[Extracted data entries]
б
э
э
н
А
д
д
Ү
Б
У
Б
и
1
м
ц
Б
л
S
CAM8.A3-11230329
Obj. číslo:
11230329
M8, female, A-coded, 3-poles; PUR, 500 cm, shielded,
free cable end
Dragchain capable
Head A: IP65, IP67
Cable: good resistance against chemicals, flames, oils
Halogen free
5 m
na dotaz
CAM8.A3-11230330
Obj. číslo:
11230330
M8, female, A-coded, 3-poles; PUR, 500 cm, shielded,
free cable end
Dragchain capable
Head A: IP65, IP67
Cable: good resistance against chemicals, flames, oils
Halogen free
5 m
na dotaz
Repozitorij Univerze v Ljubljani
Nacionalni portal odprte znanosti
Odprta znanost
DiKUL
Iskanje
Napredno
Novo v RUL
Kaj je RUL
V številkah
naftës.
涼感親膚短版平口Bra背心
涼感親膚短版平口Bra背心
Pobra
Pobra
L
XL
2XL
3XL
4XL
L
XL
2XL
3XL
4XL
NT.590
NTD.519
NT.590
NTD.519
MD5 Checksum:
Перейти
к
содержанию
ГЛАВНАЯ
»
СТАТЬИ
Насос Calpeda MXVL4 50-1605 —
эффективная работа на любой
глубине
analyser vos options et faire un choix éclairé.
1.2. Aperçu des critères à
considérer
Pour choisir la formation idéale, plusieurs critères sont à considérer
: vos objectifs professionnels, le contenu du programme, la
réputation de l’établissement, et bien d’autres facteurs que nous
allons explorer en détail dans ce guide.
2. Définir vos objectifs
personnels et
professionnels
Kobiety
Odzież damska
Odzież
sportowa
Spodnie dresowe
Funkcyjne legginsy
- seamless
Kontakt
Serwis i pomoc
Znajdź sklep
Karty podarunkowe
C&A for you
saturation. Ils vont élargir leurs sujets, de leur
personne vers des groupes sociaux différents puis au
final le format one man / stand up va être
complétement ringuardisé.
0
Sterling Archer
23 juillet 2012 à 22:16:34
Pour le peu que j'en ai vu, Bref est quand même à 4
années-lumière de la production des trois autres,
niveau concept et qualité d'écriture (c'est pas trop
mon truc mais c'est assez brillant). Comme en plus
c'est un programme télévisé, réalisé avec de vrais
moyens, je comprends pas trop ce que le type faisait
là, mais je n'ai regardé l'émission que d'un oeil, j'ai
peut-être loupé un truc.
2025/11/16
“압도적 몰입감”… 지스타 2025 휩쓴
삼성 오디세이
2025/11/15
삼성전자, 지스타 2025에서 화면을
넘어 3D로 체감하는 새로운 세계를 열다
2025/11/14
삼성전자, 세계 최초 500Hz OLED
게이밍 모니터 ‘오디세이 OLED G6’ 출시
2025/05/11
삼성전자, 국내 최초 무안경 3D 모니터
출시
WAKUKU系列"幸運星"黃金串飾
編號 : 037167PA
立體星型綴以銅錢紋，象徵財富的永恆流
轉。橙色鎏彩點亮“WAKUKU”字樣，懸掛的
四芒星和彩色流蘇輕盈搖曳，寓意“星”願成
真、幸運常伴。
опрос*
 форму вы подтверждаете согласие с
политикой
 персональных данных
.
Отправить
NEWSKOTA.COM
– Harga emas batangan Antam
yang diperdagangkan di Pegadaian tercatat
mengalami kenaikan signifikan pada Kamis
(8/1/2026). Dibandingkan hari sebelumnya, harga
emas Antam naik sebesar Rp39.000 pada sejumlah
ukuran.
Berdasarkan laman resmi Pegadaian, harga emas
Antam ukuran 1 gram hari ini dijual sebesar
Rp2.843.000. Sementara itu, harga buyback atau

→ **PROBLEM REQUIREMENTS**
In the data above, how many lines hold the word "objectifs"? Give only the number.

→ **ANSWER FOR THE TASK**
2